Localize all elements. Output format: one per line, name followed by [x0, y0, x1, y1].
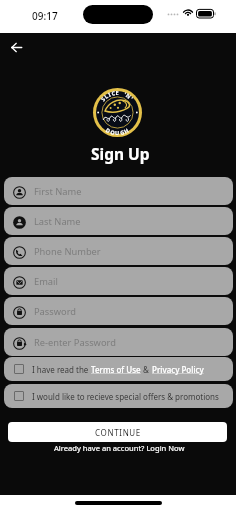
staticText: & — [141, 364, 152, 375]
button[interactable]: Phone Number — [4, 237, 233, 265]
staticText: I would like to recieve special offers &… — [32, 391, 219, 402]
staticText: Re-enter Password — [34, 336, 116, 349]
button[interactable]: Re-enter Password — [4, 328, 233, 356]
button[interactable]: Already have an account? Login Now — [1, 443, 236, 453]
staticText: Sign Up — [91, 143, 150, 164]
staticText: Already have an account? Login Now — [54, 443, 185, 453]
button[interactable]: I have read the — [4, 357, 233, 381]
button[interactable]: I would like to recieve special offers &… — [4, 384, 233, 408]
button[interactable]: Password — [4, 297, 233, 325]
button[interactable]: First Name — [4, 177, 233, 205]
staticText: Password — [34, 305, 77, 318]
button[interactable]: CONTINUE — [8, 422, 227, 442]
staticText: Phone Number — [34, 245, 101, 258]
staticText: Privacy Policy — [152, 364, 204, 375]
button[interactable]: Last Name — [4, 207, 233, 235]
staticText: CONTINUE — [95, 427, 141, 438]
staticText: 09:17 — [32, 9, 58, 23]
staticText: First Name — [34, 185, 82, 198]
staticText: Last Name — [34, 215, 81, 228]
staticText: I have read the — [32, 364, 91, 375]
staticText: Email — [34, 275, 58, 288]
staticText: Terms of Use — [91, 364, 141, 375]
button[interactable]: Back — [4, 35, 28, 59]
button[interactable]: Email — [4, 267, 233, 295]
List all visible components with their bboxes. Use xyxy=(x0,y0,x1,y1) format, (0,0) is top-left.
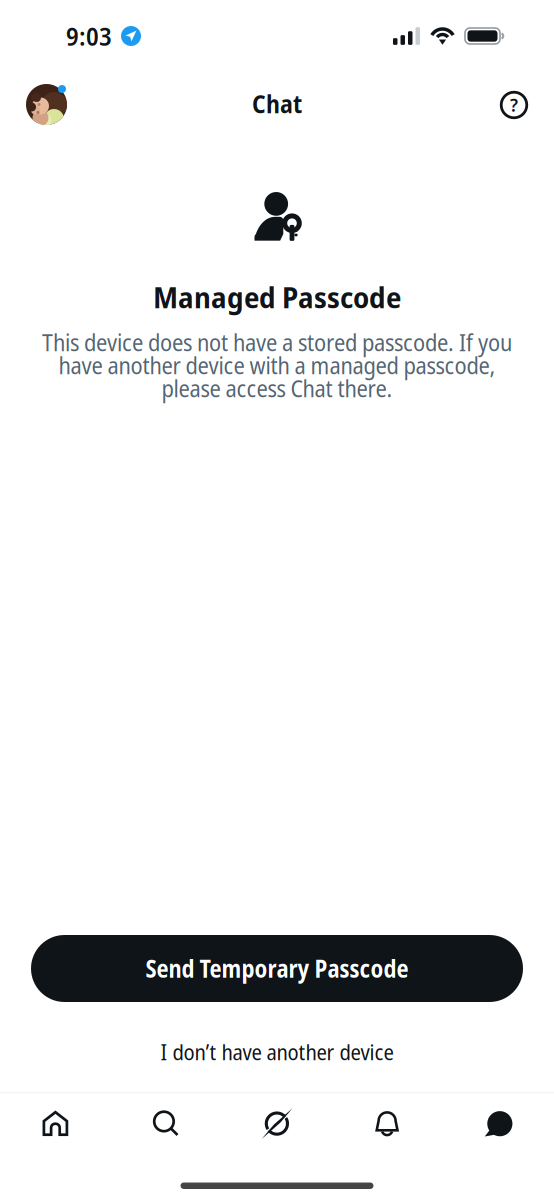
staticText: please access Chat there. xyxy=(162,373,392,404)
button[interactable]: Send Temporary Passcode xyxy=(31,935,523,1002)
button[interactable]: Help xyxy=(486,77,538,129)
staticText: Managed Passcode xyxy=(153,277,401,317)
button[interactable]: Grok xyxy=(222,1093,332,1154)
button[interactable]: Messages xyxy=(443,1093,554,1154)
staticText: Chat xyxy=(252,88,302,120)
button[interactable]: Search xyxy=(111,1093,222,1154)
staticText: 9:03 xyxy=(66,19,112,53)
button[interactable]: Profile xyxy=(26,77,82,129)
staticText: I don’t have another device xyxy=(160,1038,394,1067)
staticText: ? xyxy=(510,92,518,117)
staticText: This device does not have a stored passc… xyxy=(42,327,512,358)
button[interactable]: Home xyxy=(0,1093,111,1154)
staticText: Send Temporary Passcode xyxy=(146,952,408,985)
button[interactable]: Notifications xyxy=(332,1093,443,1154)
button[interactable]: I don’t have another device xyxy=(0,1030,554,1074)
staticText: have another device with a managed passc… xyxy=(58,350,496,381)
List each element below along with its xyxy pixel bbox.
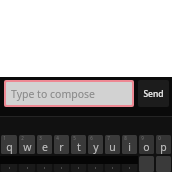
staticText: 1 [3,135,6,141]
staticText: o [143,140,150,154]
staticText: w [23,140,32,154]
staticText: r [59,140,64,154]
button[interactable] [88,156,103,172]
button[interactable] [71,156,86,172]
button[interactable] [37,156,52,172]
button[interactable]: 6 [88,135,103,154]
staticText: i [128,140,131,154]
staticText: Send [143,88,164,100]
button[interactable]: 8 [122,135,137,154]
staticText: Type to compose [11,87,95,101]
staticText: 0 [158,135,161,141]
button[interactable]: 4 [54,135,69,154]
button[interactable]: 5 [71,135,86,154]
staticText: q [6,140,13,154]
staticText: 6 [90,135,93,141]
staticText: p [160,140,167,154]
button[interactable] [105,156,120,172]
staticText: e [42,140,48,154]
button[interactable] [19,156,35,172]
staticText: 4 [56,135,59,141]
button[interactable] [122,156,137,172]
button[interactable]: Send [138,80,169,107]
staticText: t [77,140,81,154]
staticText: y [93,140,99,154]
button[interactable] [1,156,17,172]
button[interactable]: 1 [1,135,17,154]
button[interactable] [54,156,69,172]
button[interactable]: Type to compose [4,80,134,107]
button[interactable]: 7 [105,135,120,154]
staticText: 8 [124,135,127,141]
button[interactable]: 3 [37,135,52,154]
staticText: 5 [73,135,76,141]
staticText: u [109,140,116,154]
staticText: 2 [21,135,24,141]
button[interactable]: 0 [156,135,171,154]
staticText: 9 [141,135,144,141]
staticText: 3 [39,135,42,141]
button[interactable]: 9 [139,135,154,154]
button[interactable]: 2 [19,135,35,154]
staticText: 7 [107,135,110,141]
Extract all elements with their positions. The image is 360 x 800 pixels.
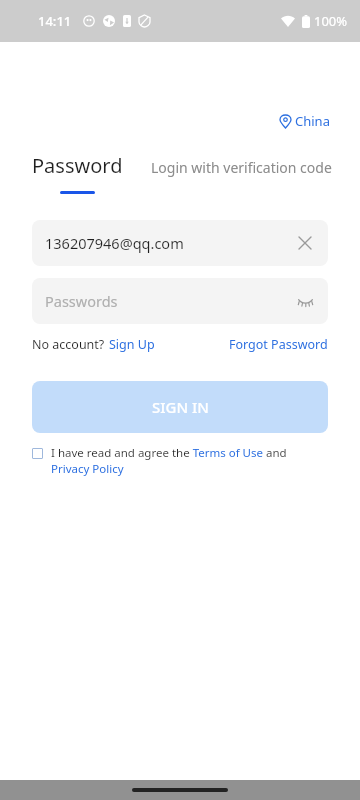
staticText: Sign Up [109, 336, 155, 353]
staticText: Login with verification code [151, 158, 332, 177]
staticText: Passwords [45, 291, 118, 311]
staticText: No account? [32, 336, 105, 353]
button[interactable]: Home [132, 788, 228, 792]
button[interactable]: Agree to terms checkbox [32, 448, 43, 459]
staticText: China [295, 112, 330, 130]
button[interactable]: SIGN IN [32, 381, 328, 433]
button[interactable]: Login with verification code [151, 158, 332, 177]
button[interactable]: Forgot Password [229, 336, 328, 353]
staticText: Forgot Password [229, 336, 328, 353]
button[interactable]: Show password [292, 288, 318, 314]
button[interactable]: I have read and agree the Terms of Use a… [51, 445, 324, 476]
button[interactable]: Password [32, 152, 123, 179]
button[interactable]: Sign Up [109, 336, 155, 353]
staticText: Password [32, 152, 123, 179]
button[interactable]: 136207946@qq.com [32, 220, 328, 266]
staticText: 14:11 [38, 12, 72, 30]
staticText: SIGN IN [152, 397, 209, 417]
button[interactable]: Passwords [32, 278, 328, 324]
staticText: 136207946@qq.com [45, 233, 184, 253]
button[interactable]: Clear email [292, 230, 318, 256]
button[interactable]: China [276, 108, 334, 134]
staticText: 100% [314, 12, 348, 30]
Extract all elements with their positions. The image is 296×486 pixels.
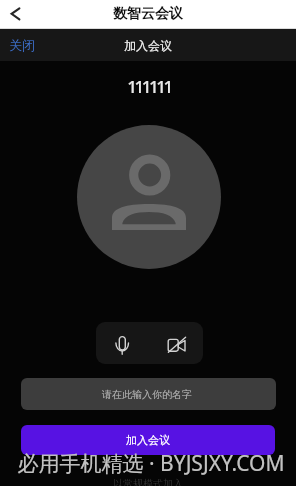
- staticText: 关闭: [9, 37, 35, 53]
- button[interactable]: 关闭: [9, 37, 35, 53]
- staticText: 数智云会议: [113, 5, 183, 23]
- button[interactable]: 加入会议: [21, 425, 275, 455]
- button[interactable]: Back: [0, 0, 28, 28]
- button[interactable]: Toggle microphone: [100, 327, 148, 359]
- staticText: 必用手机精选 · BYJSJXY.COM: [3, 449, 296, 478]
- button[interactable]: 请在此输入你的名字: [21, 378, 276, 410]
- staticText: 加入会议: [126, 433, 170, 447]
- staticText: 以常规模式加入: [113, 477, 183, 486]
- staticText: 111111: [1, 75, 296, 98]
- staticText: 加入会议: [124, 38, 172, 53]
- button[interactable]: Toggle camera: [151, 327, 199, 359]
- staticText: 请在此输入你的名字: [102, 388, 192, 401]
- button[interactable]: 以常规模式加入: [0, 477, 296, 486]
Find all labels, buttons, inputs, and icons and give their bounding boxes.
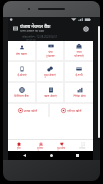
- staticText: फंड: [48, 50, 53, 54]
- button[interactable]: Home: [41, 151, 61, 160]
- staticText: पंजाब नेशनल बैंक: [20, 23, 51, 29]
- button[interactable]: Back: [14, 151, 34, 160]
- button[interactable]: निवेश सेवा: [65, 83, 93, 102]
- staticText: मुद्रा सेवाएं: [44, 73, 56, 77]
- staticText: योजनाएँ: [74, 54, 84, 58]
- staticText: निवेश सेवा: [73, 94, 86, 98]
- button[interactable]: Menu: [11, 24, 20, 33]
- button[interactable]: फंड: [37, 41, 63, 60]
- button[interactable]: Recents: [67, 151, 87, 160]
- staticText: शाखा खोजें: [24, 109, 38, 113]
- staticText: ई-सेवाएं: [17, 73, 27, 77]
- button[interactable]: एटीएम खोजें: [50, 104, 93, 117]
- button[interactable]: मुद्रा सेवा: [51, 140, 72, 151]
- staticText: अधिक: [79, 146, 86, 150]
- staticText: सुरक्षित सत्र: [26, 38, 36, 41]
- staticText: जमा: [76, 50, 82, 54]
- button[interactable]: अंतिम लॉगिन : 12-08-2023 04:51: [22, 35, 58, 39]
- button[interactable]: अधिक: [72, 140, 93, 151]
- button[interactable]: Settings: [81, 24, 90, 33]
- staticText: डिजिटल बैंक: [14, 94, 29, 98]
- staticText: एटीएम खोजें: [67, 109, 82, 113]
- button[interactable]: ई-सेवाएं: [8, 62, 35, 81]
- button[interactable]: सुविधा: [30, 140, 51, 151]
- button[interactable]: डिजिटल बैंक: [8, 83, 35, 102]
- staticText: ट्रांसफर: [46, 54, 55, 58]
- staticText: ऋण सेवाएं: [44, 94, 57, 98]
- staticText: सुविधा: [37, 146, 44, 150]
- staticText: होम: [17, 146, 21, 150]
- staticText: भारत सरकार का उद्यम: [20, 29, 45, 33]
- button[interactable]: ई-रुपी: [65, 62, 93, 81]
- staticText: मेरा खाता: [16, 52, 27, 56]
- staticText: अंतिम लॉगिन : 12-08-2023 04:51: [22, 35, 58, 39]
- button[interactable]: होम: [8, 140, 30, 151]
- button[interactable]: मेरा खाता: [8, 41, 35, 60]
- button[interactable]: मुद्रा सेवाएं: [37, 62, 63, 81]
- staticText: मुद्रा सेवा: [57, 146, 66, 150]
- button[interactable]: ऋण सेवाएं: [37, 83, 63, 102]
- staticText: ई-रुपी: [75, 73, 83, 77]
- button[interactable]: जमा: [65, 41, 93, 60]
- button[interactable]: शाखा खोजें: [8, 104, 48, 117]
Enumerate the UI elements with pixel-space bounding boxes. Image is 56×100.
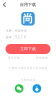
button[interactable]: Share to WeChat: [15, 84, 24, 93]
staticText: 名称：尚品生活: [6, 29, 27, 32]
button[interactable]: 立即下载: [6, 44, 50, 54]
staticText: 官方正版: [8, 56, 20, 60]
button[interactable]: Back: [0, 0, 9, 9]
staticText: 版本：3.2.1 V: [6, 36, 26, 39]
staticText: 下载即代表同意用户协议隐私: [8, 66, 48, 70]
staticText: 安全检测: [36, 56, 48, 60]
staticText: 应用下载: [20, 2, 36, 7]
staticText: 尚: [22, 12, 34, 25]
button[interactable]: Share to QQ: [32, 84, 41, 93]
staticText: 分享给好友: [20, 78, 36, 82]
staticText: 立即下载: [20, 46, 36, 51]
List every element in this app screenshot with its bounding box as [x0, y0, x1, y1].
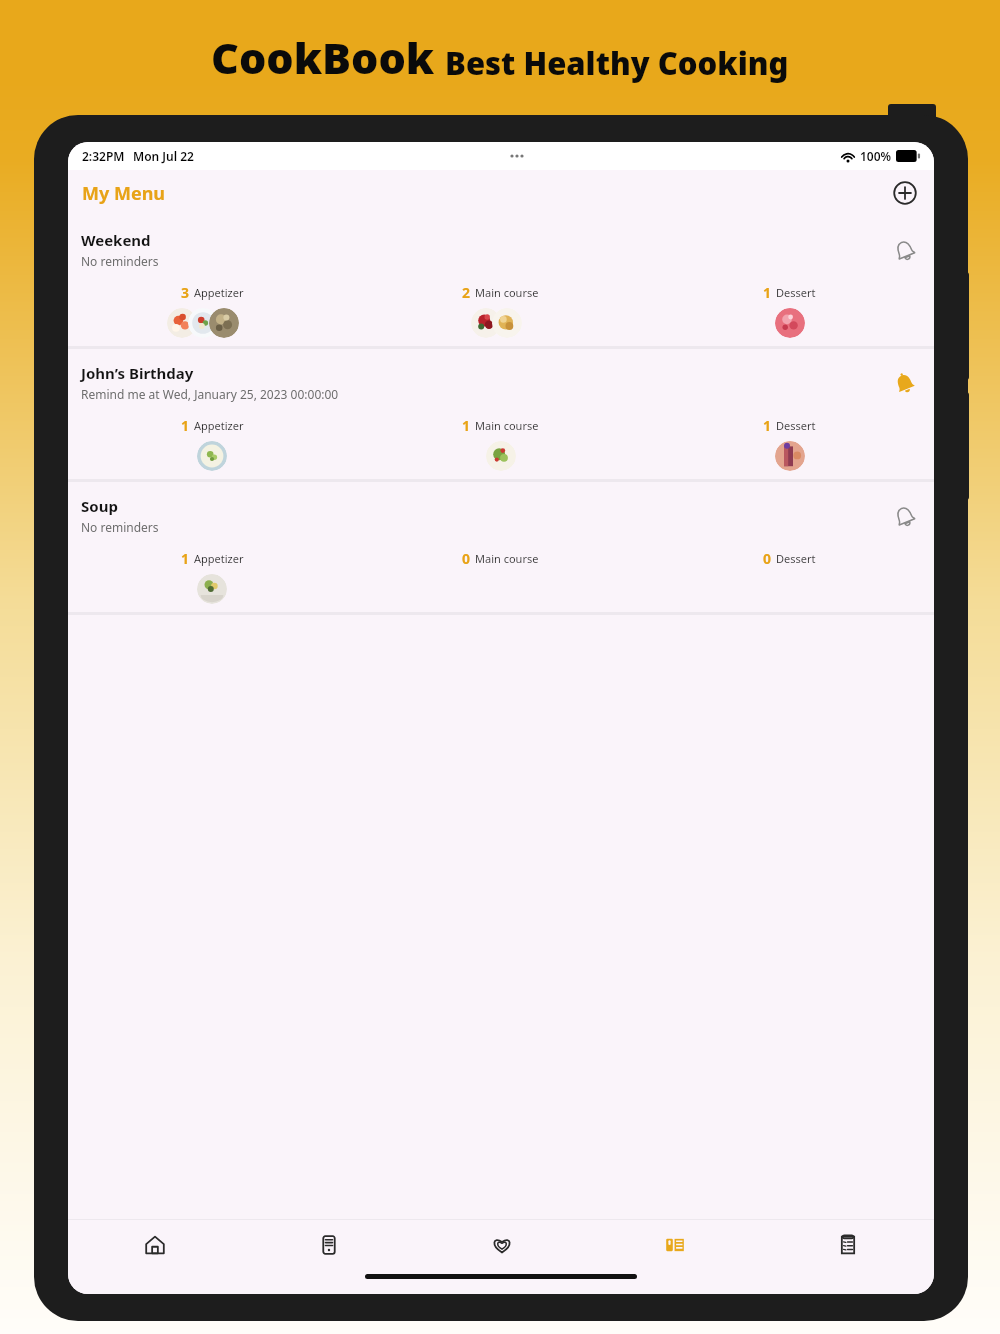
button[interactable]: Home — [68, 1220, 242, 1270]
staticText: Weekend — [81, 230, 151, 250]
button[interactable]: Weekend — [68, 216, 934, 346]
button[interactable]: Reminder on — [888, 367, 922, 401]
button[interactable]: Add menu — [888, 176, 922, 210]
staticText: 3 — [181, 283, 190, 302]
button[interactable]: Shopping list — [761, 1220, 934, 1270]
staticText: 1 — [181, 549, 190, 568]
staticText: 1 — [763, 283, 772, 302]
staticText: Best Healthy Cooking — [445, 42, 789, 84]
staticText: 2:32PM — [82, 148, 125, 164]
staticText: CookBook — [211, 28, 435, 87]
button[interactable]: My Menu — [588, 1220, 761, 1270]
staticText: 1 — [462, 416, 471, 435]
staticText: Mon Jul 22 — [133, 148, 194, 164]
staticText: Main course — [475, 285, 539, 300]
staticText: My Menu — [82, 181, 166, 206]
staticText: Appetizer — [194, 418, 244, 433]
button[interactable]: Reminder off — [888, 500, 922, 534]
button[interactable]: My Menu — [82, 181, 166, 206]
button[interactable]: Recipes — [242, 1220, 415, 1270]
staticText: Soup — [81, 496, 118, 516]
staticText: Main course — [475, 551, 539, 566]
staticText: Main course — [475, 418, 539, 433]
staticText: No reminders — [81, 519, 159, 535]
staticText: 0 — [462, 549, 471, 568]
staticText: 1 — [763, 416, 772, 435]
button[interactable]: Soup — [68, 482, 934, 612]
staticText: 2 — [462, 283, 471, 302]
staticText: 1 — [181, 416, 190, 435]
staticText: 0 — [763, 549, 772, 568]
staticText: No reminders — [81, 253, 159, 269]
staticText: Appetizer — [194, 285, 244, 300]
staticText: Dessert — [776, 285, 816, 300]
button[interactable]: Favorites — [415, 1220, 588, 1270]
staticText: Remind me at Wed, January 25, 2023 00:00… — [81, 386, 339, 402]
staticText: 100% — [860, 148, 892, 164]
staticText: Dessert — [776, 551, 816, 566]
staticText: John’s Birthday — [81, 363, 194, 383]
button[interactable]: Reminder off — [888, 234, 922, 268]
button[interactable]: John’s Birthday — [68, 349, 934, 479]
staticText: Dessert — [776, 418, 816, 433]
staticText: Appetizer — [194, 551, 244, 566]
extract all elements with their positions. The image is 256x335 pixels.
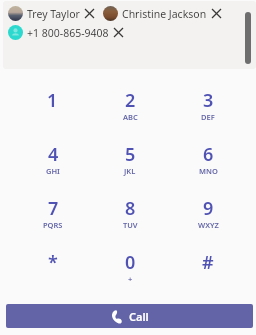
button[interactable]: 7 (14, 185, 91, 239)
staticText: 5 (125, 142, 136, 167)
button[interactable]: 3 (169, 77, 247, 131)
staticText: 6 (203, 142, 214, 167)
button[interactable]: +1 800-865-9408 (8, 25, 124, 40)
button[interactable]: 4 (14, 131, 91, 185)
staticText: 1 (47, 88, 58, 113)
other: Remove (84, 8, 95, 19)
button[interactable]: 6 (169, 131, 247, 185)
staticText: PQRS (43, 220, 63, 230)
button[interactable]: 9 (169, 185, 247, 239)
staticText: # (202, 250, 214, 275)
staticText: 8 (125, 196, 136, 221)
other: Remove (211, 8, 222, 19)
staticText: Call (129, 309, 149, 324)
staticText: DEF (201, 112, 215, 122)
button[interactable]: * (14, 239, 91, 293)
staticText: TUV (123, 220, 138, 230)
button[interactable]: 2 (91, 77, 169, 131)
staticText: ABC (123, 112, 138, 122)
staticText: +1 800-865-9408 (27, 26, 109, 40)
button[interactable]: 0 (91, 239, 169, 293)
staticText: Trey Taylor (27, 7, 80, 21)
staticText: GHI (46, 166, 60, 176)
button[interactable]: Call (6, 304, 253, 328)
staticText: 2 (125, 88, 136, 113)
staticText: 3 (203, 88, 214, 113)
button[interactable]: 8 (91, 185, 169, 239)
other: Call (111, 310, 122, 324)
staticText: 9 (203, 196, 214, 221)
staticText: 0 (125, 250, 136, 275)
staticText: JKL (124, 166, 136, 176)
other: Remove (113, 27, 124, 38)
staticText: WXYZ (198, 220, 219, 230)
staticText: + (128, 274, 133, 284)
staticText: * (48, 250, 58, 275)
button[interactable]: # (169, 239, 247, 293)
staticText: Christine Jackson (122, 7, 207, 21)
staticText: MNO (199, 166, 218, 176)
staticText: 7 (48, 196, 59, 221)
staticText: 4 (48, 142, 59, 167)
button[interactable]: Trey Taylor (8, 6, 95, 21)
button[interactable]: 5 (91, 131, 169, 185)
button[interactable]: 1 (14, 77, 91, 131)
button[interactable]: Christine Jackson (103, 6, 222, 21)
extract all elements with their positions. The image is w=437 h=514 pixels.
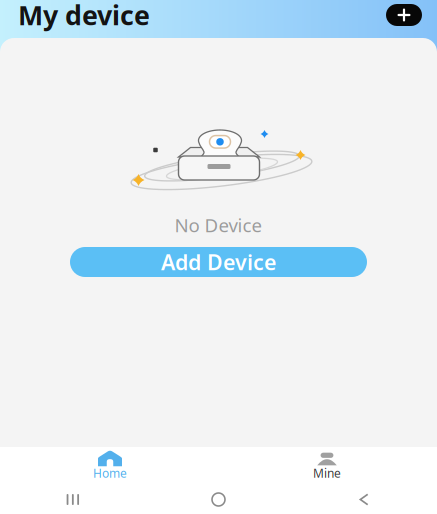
button[interactable]: Add device	[384, 0, 424, 32]
button[interactable]: Mine	[272, 447, 382, 485]
button[interactable]: Add Device	[70, 247, 367, 277]
button[interactable]: Recents	[0, 485, 146, 514]
staticText: Add Device	[161, 248, 276, 276]
staticText: Mine	[313, 465, 341, 481]
staticText: My device	[18, 0, 150, 33]
button[interactable]: Back	[291, 485, 437, 514]
button[interactable]: Home	[55, 447, 165, 485]
staticText: No Device	[174, 213, 262, 237]
button[interactable]: Home	[146, 485, 291, 514]
staticText: Home	[93, 465, 127, 481]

------------------------------------

PROMPT: Return solely the number of lines in the data that include the word "Taylor".

YOUR RESPONSE: 2